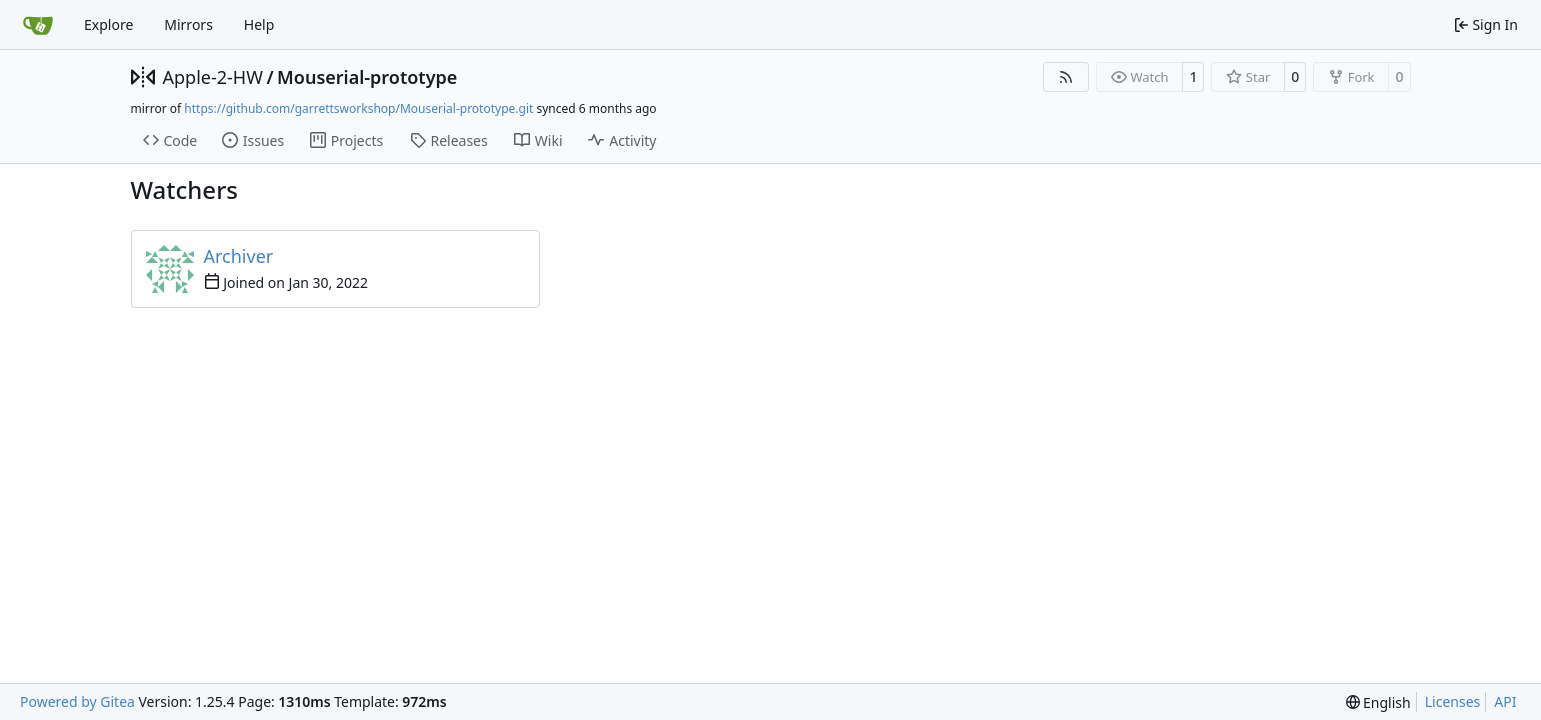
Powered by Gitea (77, 701)
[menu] (1378, 702)
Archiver (239, 256)
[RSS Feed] (1066, 77)
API (1505, 701)
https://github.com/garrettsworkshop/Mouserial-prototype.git (358, 108)
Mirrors (188, 24)
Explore (108, 24)
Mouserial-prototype (367, 77)
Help (259, 24)
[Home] (38, 25)
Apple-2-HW (213, 77)
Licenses (1453, 701)
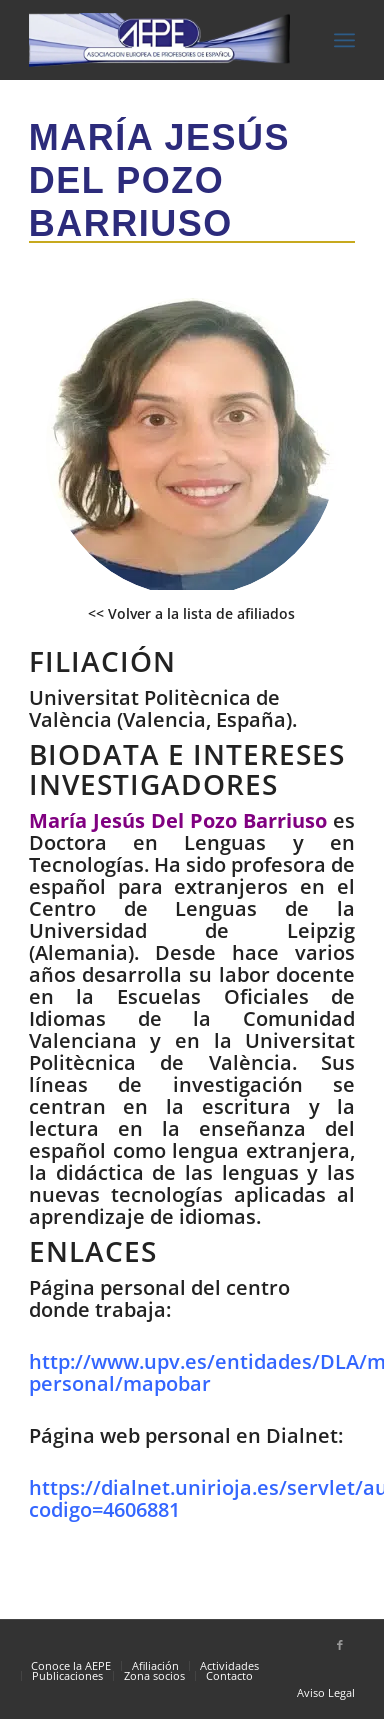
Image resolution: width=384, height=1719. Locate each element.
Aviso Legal (326, 1692)
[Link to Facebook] (340, 1645)
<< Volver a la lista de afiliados (191, 613)
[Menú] (344, 40)
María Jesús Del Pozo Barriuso (159, 180)
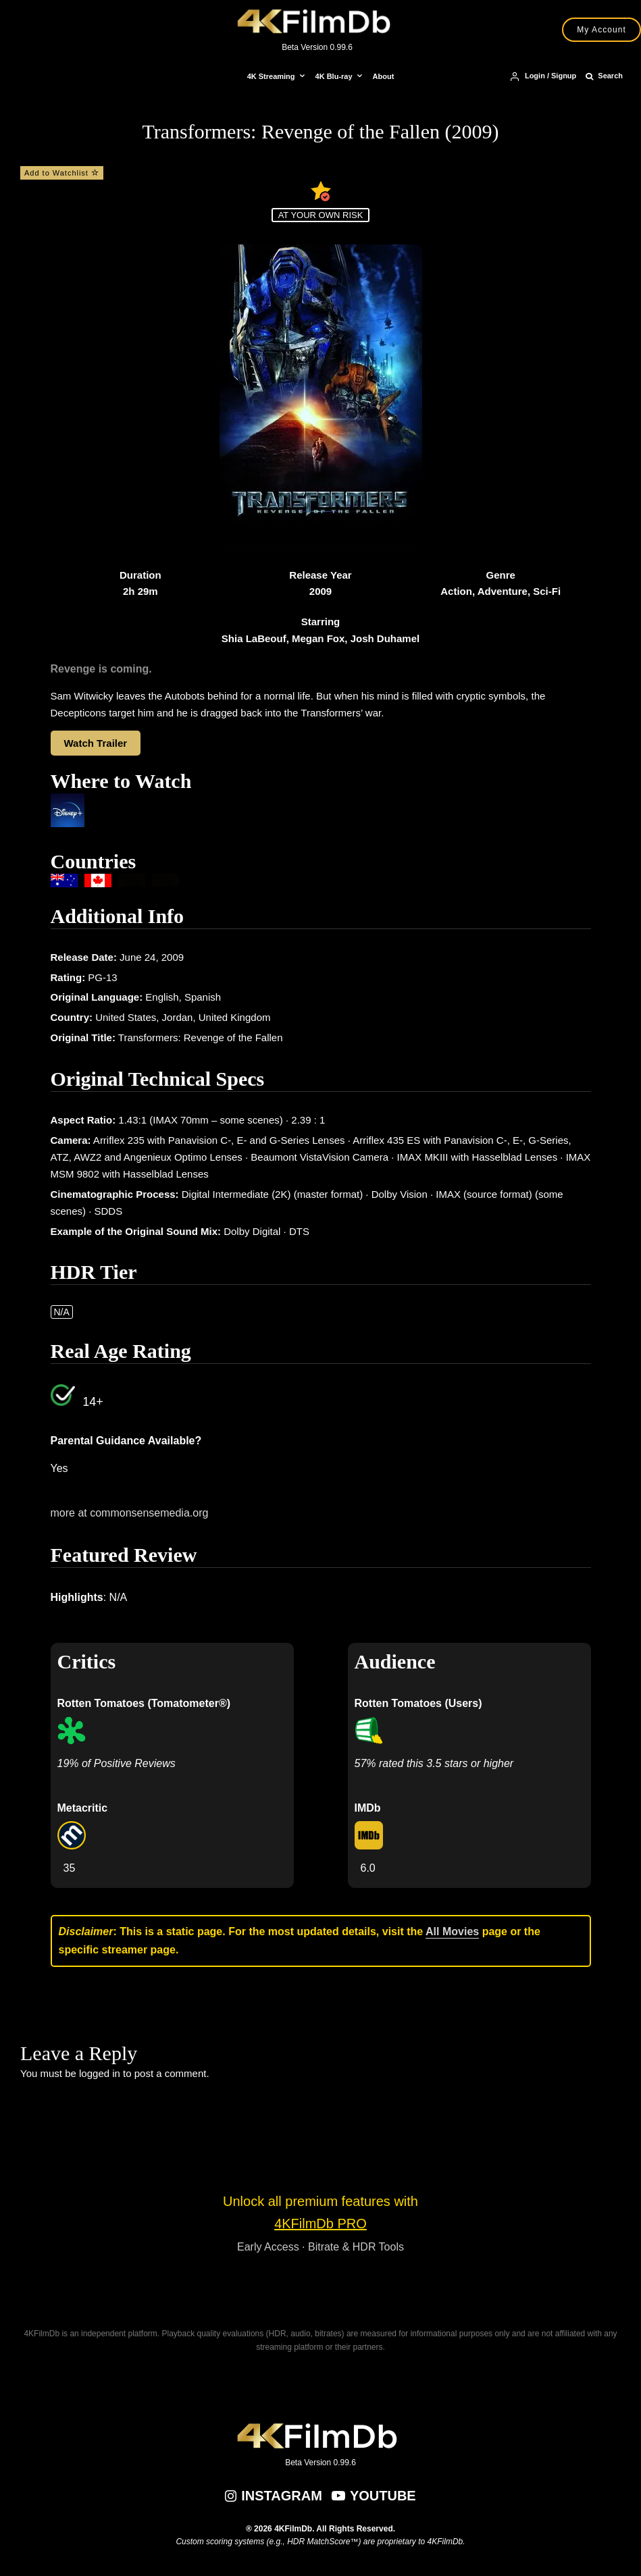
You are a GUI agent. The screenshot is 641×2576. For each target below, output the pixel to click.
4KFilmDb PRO (320, 2223)
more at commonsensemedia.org (130, 1513)
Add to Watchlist (61, 173)
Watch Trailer (96, 743)
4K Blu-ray (334, 76)
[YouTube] (374, 2495)
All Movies (452, 1931)
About (383, 76)
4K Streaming (271, 76)
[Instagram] (273, 2495)
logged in (99, 2073)
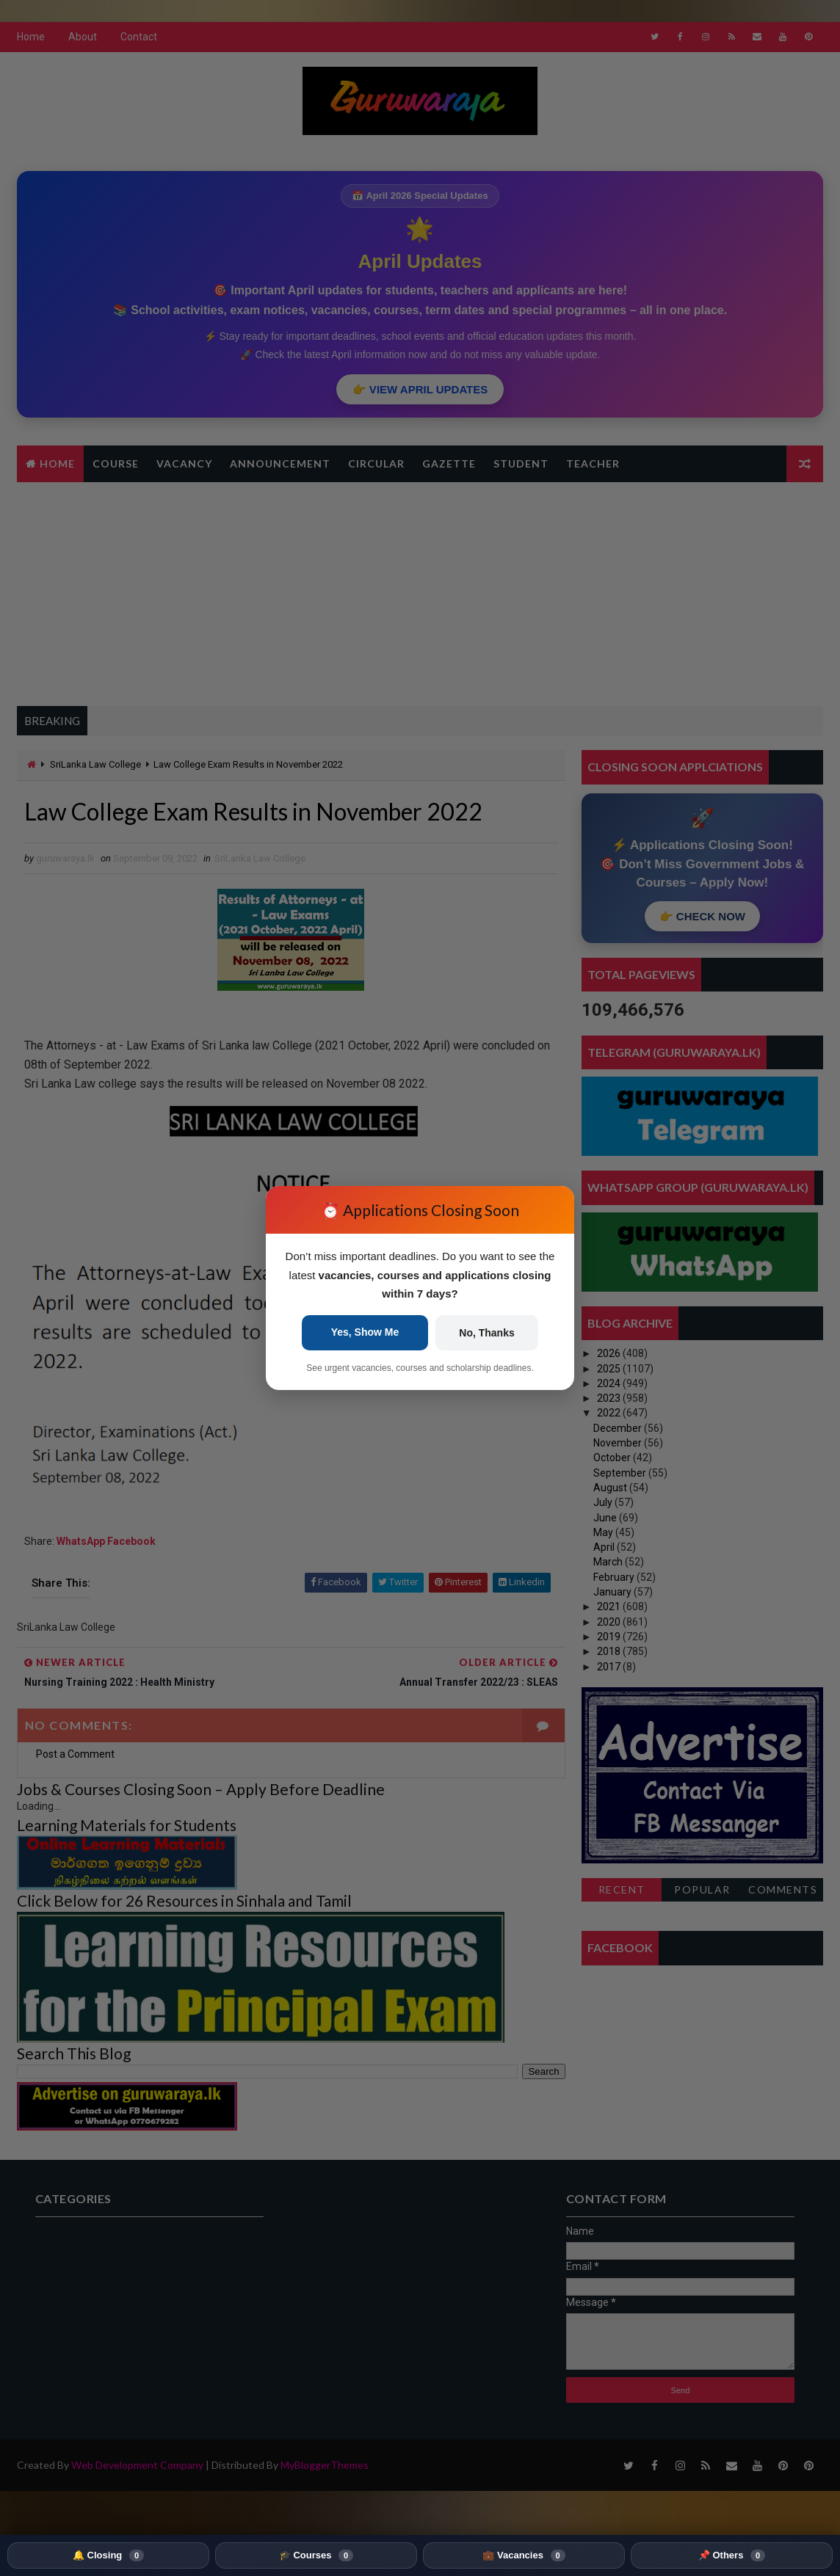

==============================

Above are the records; repeat their lines from the first through the line containing "Licenses (1453, 701)", and leave out each picture.

-- Answer section --
Powered by Gitea (77, 701)
[menu] (1378, 702)
Archiver (239, 256)
[RSS Feed] (1066, 77)
API (1505, 701)
https://github.com/garrettsworkshop/Mouserial-prototype.git (358, 108)
Mirrors (188, 24)
Explore (108, 24)
Mouserial-prototype (367, 77)
Help (259, 24)
[Home] (38, 25)
Apple-2-HW (213, 77)
Licenses (1453, 701)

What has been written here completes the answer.